[DATA LISTING — start]

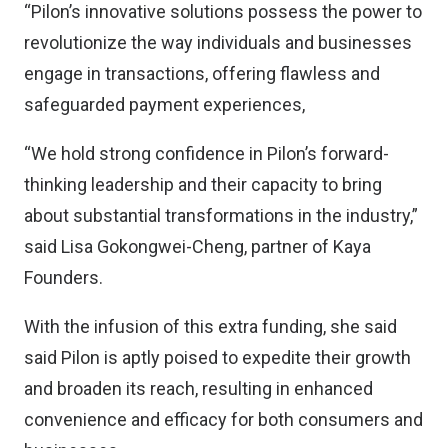
“Pilon’s innovative solutions possess the power to
revolutionize the way individuals and businesses
engage in transactions, offering flawless and
safeguarded payment experiences,
“We hold strong confidence in Pilon’s forward-
thinking leadership and their capacity to bring
about substantial transformations in the industry,”
said Lisa Gokongwei-Cheng, partner of Kaya
Founders.
With the infusion of this extra funding, she said
said Pilon is aptly poised to expedite their growth
and broaden its reach, resulting in enhanced
convenience and efficacy for both consumers and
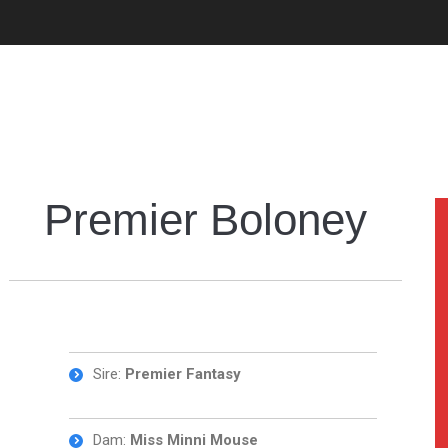
Premier Boloney
Sire:
Premier Fantasy
Dam:
Miss Minni Mouse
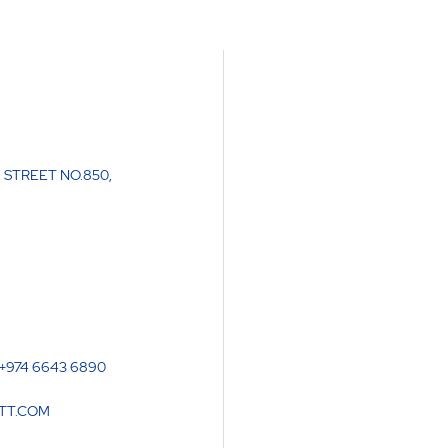
 STREET NO.850
,
 +974 6643 6890
TT.COM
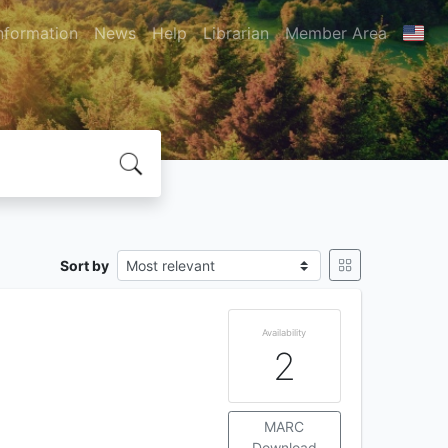
nformation
News
Help
Librarian
Member Area
Sort by
Availability
2
MARC
Download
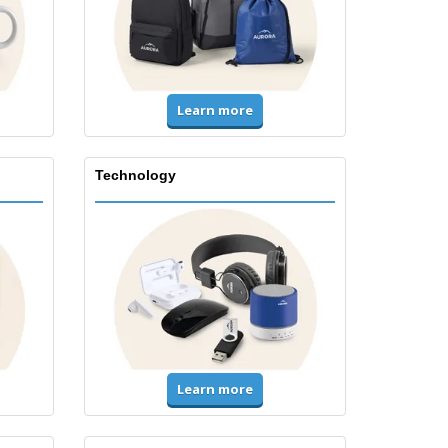
Learn more
Technology
Learn more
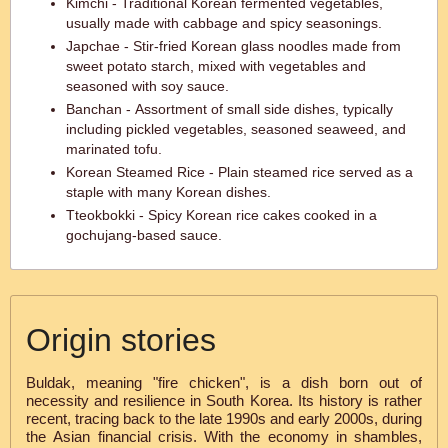
Kimchi - Traditional Korean fermented vegetables,
usually made with cabbage and spicy seasonings.
Japchae - Stir-fried Korean glass noodles made from
sweet potato starch, mixed with vegetables and
seasoned with soy sauce.
Banchan - Assortment of small side dishes, typically
including pickled vegetables, seasoned seaweed, and
marinated tofu.
Korean Steamed Rice - Plain steamed rice served as a
staple with many Korean dishes.
Tteokbokki - Spicy Korean rice cakes cooked in a
gochujang-based sauce.
Origin stories
Buldak, meaning "fire chicken", is a dish born out of
necessity and resilience in South Korea. Its history is rather
recent, tracing back to the late 1990s and early 2000s, during
the Asian financial crisis. With the economy in shambles,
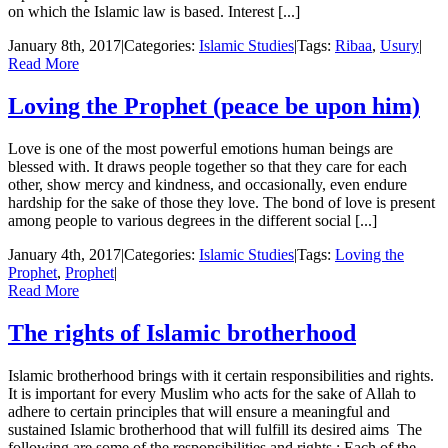
on which the Islamic law is based. Interest [...]
January 8th, 2017
|
Categories:
Islamic Studies
|
Tags:
Ribaa
,
Usury
|
Read More
Loving the Prophet (peace be upon him)
Love is one of the most powerful emotions human beings are
blessed with. It draws people together so that they care for each
other, show mercy and kindness, and occasionally, even endure
hardship for the sake of those they love. The bond of love is present
among people to various degrees in the different social [...]
January 4th, 2017
|
Categories:
Islamic Studies
|
Tags:
Loving the
Prophet
,
Prophet
|
Read More
The rights of Islamic brotherhood
Islamic brotherhood brings with it certain responsibilities and rights.
It is important for every Muslim who acts for the sake of Allah to
adhere to certain principles that will ensure a meaningful and
sustained Islamic brotherhood that will fulfill its desired aims The
following are some of the responsibilities and rights : Each of the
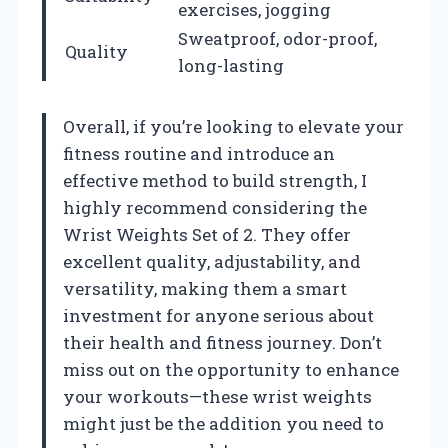
exercises, jogging
Sweatproof, odor-proof,
Quality
long-lasting
Overall, if you’re looking to elevate your
fitness routine and introduce an
effective method to build strength, I
highly recommend considering the
Wrist Weights Set of 2. They offer
excellent quality, adjustability, and
versatility, making them a smart
investment for anyone serious about
their health and fitness journey. Don’t
miss out on the opportunity to enhance
your workouts—these wrist weights
might just be the addition you need to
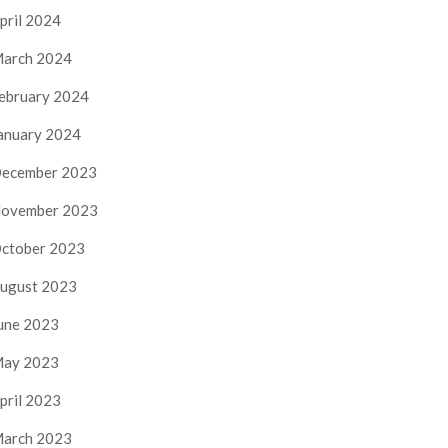
pril 2024
arch 2024
ebruary 2024
anuary 2024
ecember 2023
ovember 2023
ctober 2023
ugust 2023
une 2023
ay 2023
pril 2023
arch 2023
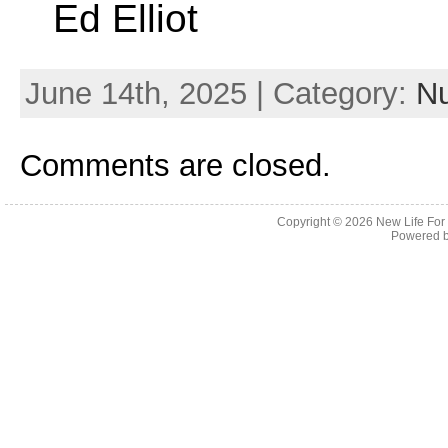
Ed Elliot
June 14th, 2025 | Category:
Nu
Comments are closed.
Copyright © 2026
New Life For
Powered 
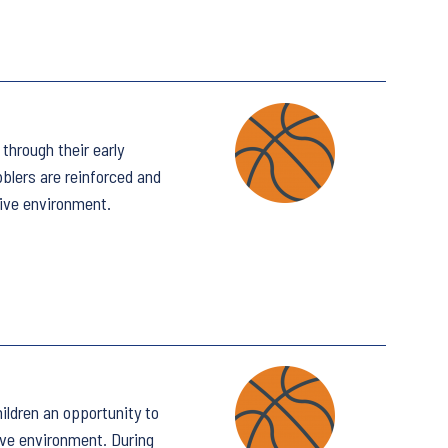
through their early
bblers are reinforced and
tive environment.
ildren an opportunity to
ive environment. During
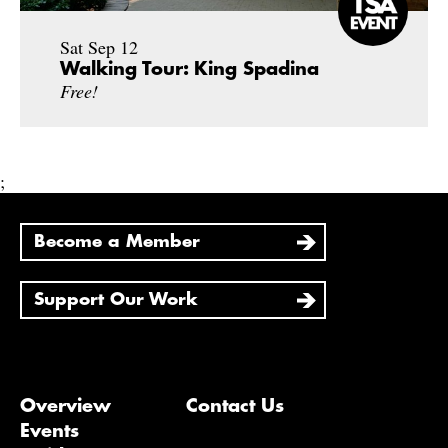
Sat Sep 12
Walking Tour: King Spadina
Free!
;
Become a Member
Support Our Work
Overview
Contact Us
Events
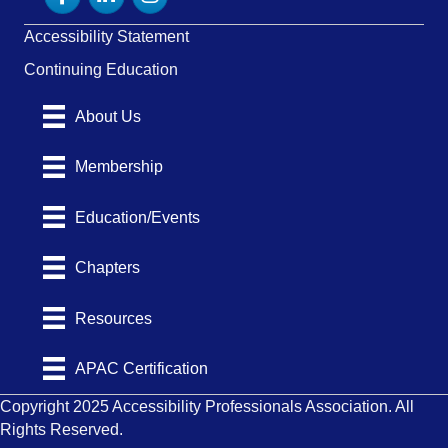
Accessibility Statement
Continuing Education
About Us
Membership
Education/Events
Chapters
Resources
APAC Certification
Copyright 2025 Accessibility Professionals Association. All
Rights Reserved.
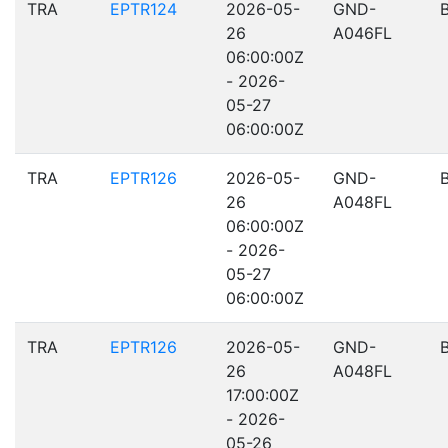
TRA
EPTR124
2026-05-
GND-
26
A046FL
06:00:00Z
- 2026-
05-27
06:00:00Z
TRA
EPTR126
2026-05-
GND-
26
A048FL
06:00:00Z
- 2026-
05-27
06:00:00Z
TRA
EPTR126
2026-05-
GND-
26
A048FL
17:00:00Z
- 2026-
05-26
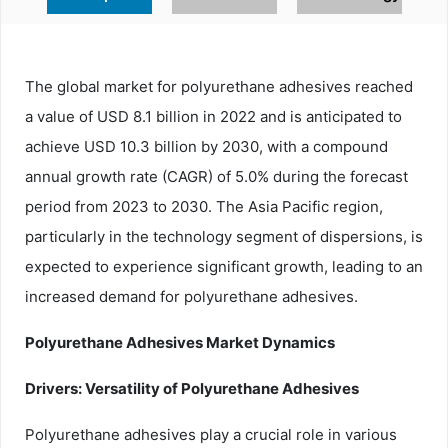
The global market for polyurethane adhesives reached
a value of USD 8.1 billion in 2022 and is anticipated to
achieve USD 10.3 billion by 2030, with a compound
annual growth rate (CAGR) of 5.0% during the forecast
period from 2023 to 2030. The Asia Pacific region,
particularly in the technology segment of dispersions, is
expected to experience significant growth, leading to an
increased demand for polyurethane adhesives.
Polyurethane Adhesives Market Dynamics
Drivers: Versatility of Polyurethane Adhesives
Polyurethane adhesives play a crucial role in various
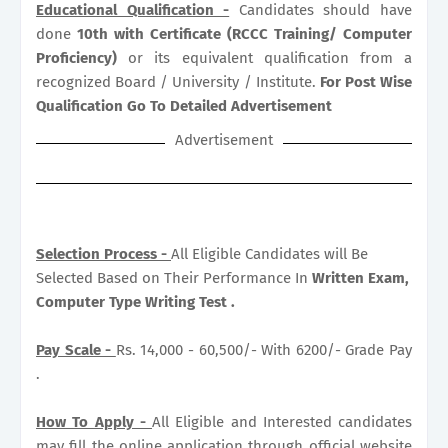
Educational Qualification -
Candidates should have
done
10th with Certificate (RCCC Training/ Computer
Proficiency)
or its equivalent qualification from a
recognized Board / University / Institute.
For Post Wise
Qualification Go To Detailed Advertisement
Advertisement
Selection Process -
All Eligible Candidates will Be
Selected Based on Their Performance In
Written Exam,
Computer Type Writing Test .
Pay Scale -
Rs. 14,000 - 60,500/- With 6200/- Grade Pay
.
How To Apply -
All Eligible and Interested candidates
may fill the online application through official website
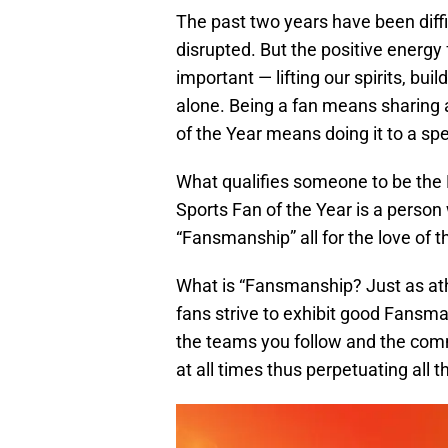
The past two years have been diffi
disrupted. But the positive energ
important — lifting our spirits, bu
alone. Being a fan means sharing 
of the Year means doing it to a sp
What qualifies someone to be the
Sports Fan of the Year is a person
“Fansmanship” all for the love of 
What is “Fansmanship? Just as ath
fans strive to exhibit good Fans
the teams you follow and the comm
at all times thus perpetuating all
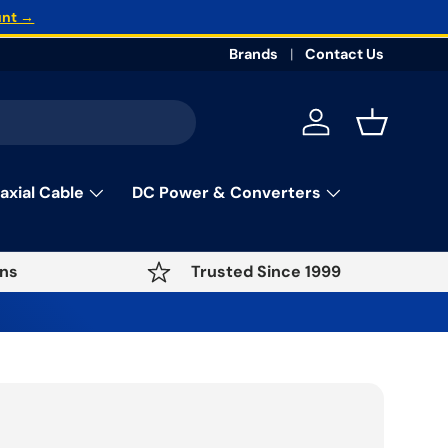
unt →
Brands
Contact Us
Log in
Basket
axial Cable
DC Power & Converters
ns
Trusted Since 1999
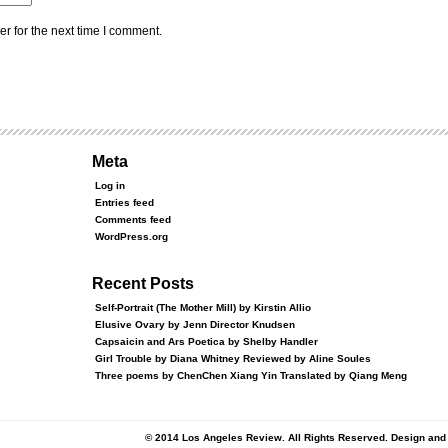
r for the next time I comment.
Meta
Log in
Entries feed
Comments feed
WordPress.org
Recent Posts
Self-Portrait (The Mother Mill) by Kirstin Allio
Elusive Ovary by Jenn Director Knudsen
Capsaicin and Ars Poetica by Shelby Handler
Girl Trouble by Diana Whitney Reviewed by Aline Soules
Three poems by ChenChen Xiang Yin Translated by Qiang Meng
© 2014 Los Angeles Review. All Rights Reserved. Design an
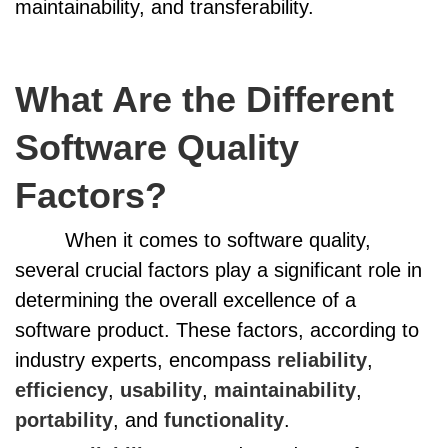
maintainability, and transferability.
What Are the Different
Software Quality
Factors?
When it comes to software quality,
several crucial factors play a significant role in
determining the overall excellence of a
software product. These factors, according to
industry experts, encompass
reliability
,
efficiency
,
usability
,
maintainability
,
portability
, and
functionality
.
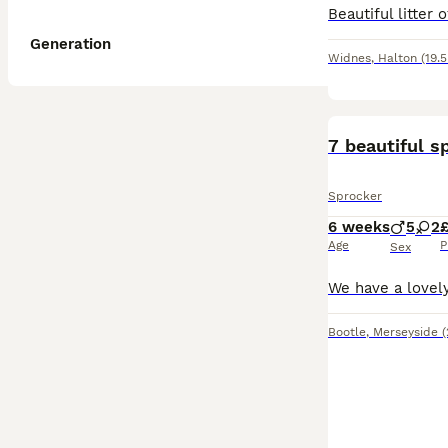
Generation
Widnes
,
Halton
(19.
7 beautiful s
Sprocker
6 weeks
5
2
Age
P
Sex
Bootle
,
Merseyside
(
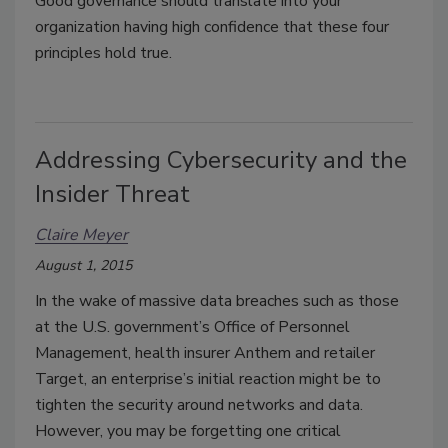
Good governance should translate into your
organization having high confidence that these four
principles hold true.
Addressing Cybersecurity and the
Insider Threat
Claire Meyer
August 1, 2015
In the wake of massive data breaches such as those
at the U.S. government’s Office of Personnel
Management, health insurer Anthem and retailer
Target, an enterprise’s initial reaction might be to
tighten the security around networks and data.
However, you may be forgetting one critical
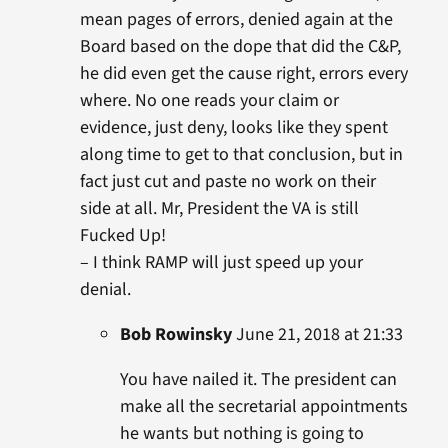
mean pages of errors, denied again at the
Board based on the dope that did the C&P,
he did even get the cause right, errors every
where. No one reads your claim or
evidence, just deny, looks like they spent
along time to get to that conclusion, but in
fact just cut and paste no work on their
side at all. Mr, President the VA is still
Fucked Up!
– I think RAMP will just speed up your
denial.
Bob Rowinsky
June 21, 2018 at 21:33
You have nailed it. The president can
make all the secretarial appointments
he wants but nothing is going to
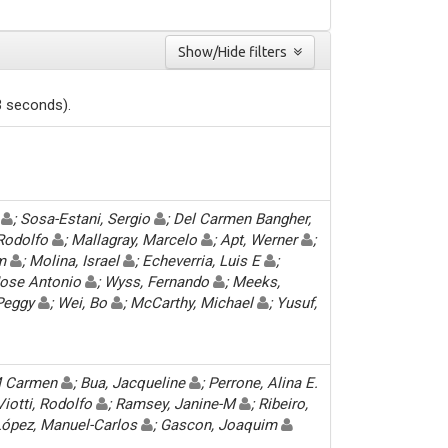
Show/Hide filters
3 seconds).
y
; Sosa-Estani, Sergio
; Del Carmen Bangher,
 Rodolfo
; Mallagray, Marcelo
; Apt, Werner
;
im
; Molina, Israel
; Echeverria, Luis E
;
 Jose Antonio
; Wyss, Fernando
; Meeks,
 Peggy
; Wei, Bo
; McCarthy, Michael
; Yusuf,
M Carmen
; Bua, Jacqueline
; Perrone, Alina E.
 Viotti, Rodolfo
; Ramsey, Janine-M
; Ribeiro,
 López, Manuel-Carlos
; Gascon, Joaquim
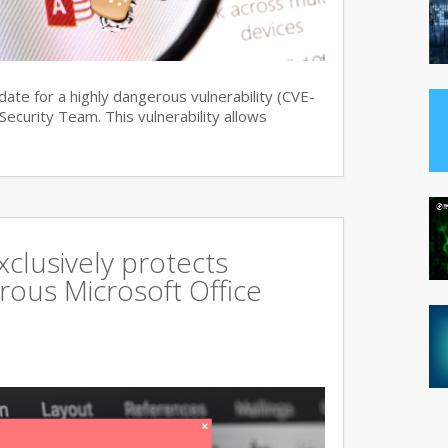
date for a highly dangerous vulnerability (CVE-
curity Team. This vulnerability allows
xclusively protects
rous Microsoft Office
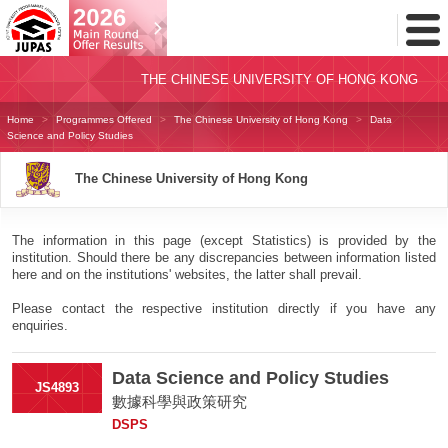
Toggl
Menu
THE CHINESE UNIVERSITY OF HONG KONG
Home
Programmes Offered
The Chinese University of Hong Kong
Data
Science and Policy Studies
The Chinese University of Hong Kong
The information in this page (except Statistics) is provided by the
institution. Should there be any discrepancies between information listed
here and on the institutions' websites, the latter shall prevail.
Please contact the respective institution directly if you have any
enquiries.
Data Science and Policy Studies
JS4893
數據科學與政策研究
DSPS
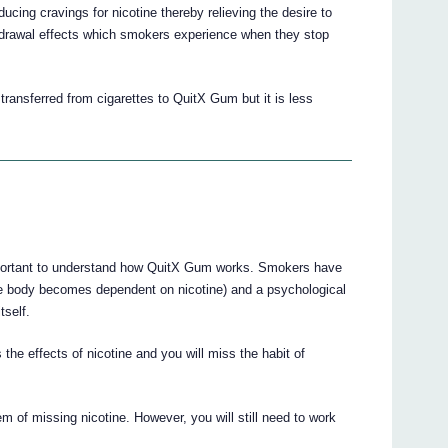
cing cravings for nicotine thereby relieving the desire to
hdrawal effects which smokers experience when they stop
ansferred from cigarettes to QuitX Gum but it is less
mportant to understand how QuitX Gum works. Smokers have
the body becomes dependent on nicotine) and a psychological
tself.
he effects of nicotine and you will miss the habit of
 of missing nicotine. However, you will still need to work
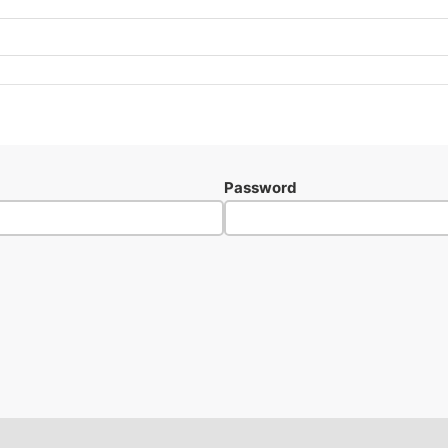
Password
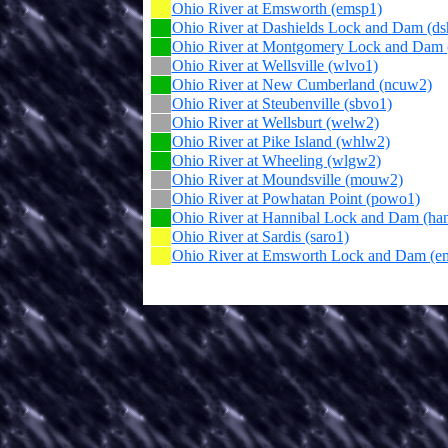
Ohio River at Emsworth (emsp1)
Ohio River at Dashields Lock and Dam (ds
Ohio River at Montgomery Lock and Dam
Ohio River at Wellsville (wlvo1)
Ohio River at New Cumberland (ncuw2)
Ohio River at Steubenville (sbvo1)
Ohio River at Wellsburt (welw2)
Ohio River at Pike Island (whlw2)
Ohio River at Wheeling (wlgw2)
Ohio River at Moundsville (mouw2)
Ohio River at Powhatan Point (powo1)
Ohio River at Hannibal Lock and Dam (ha
Ohio River at Sardis (saro1)
Ohio River at Emsworth Lock and Dam (e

[DATA LISTING — finish]

**EXERCISE INSTRUCTIONS:**
If a line in the records above has the word "seasoned", copy it out.

**THE ANSWER:**
seasoned with soy sauce.
including pickled vegetables, seasoned seaweed, and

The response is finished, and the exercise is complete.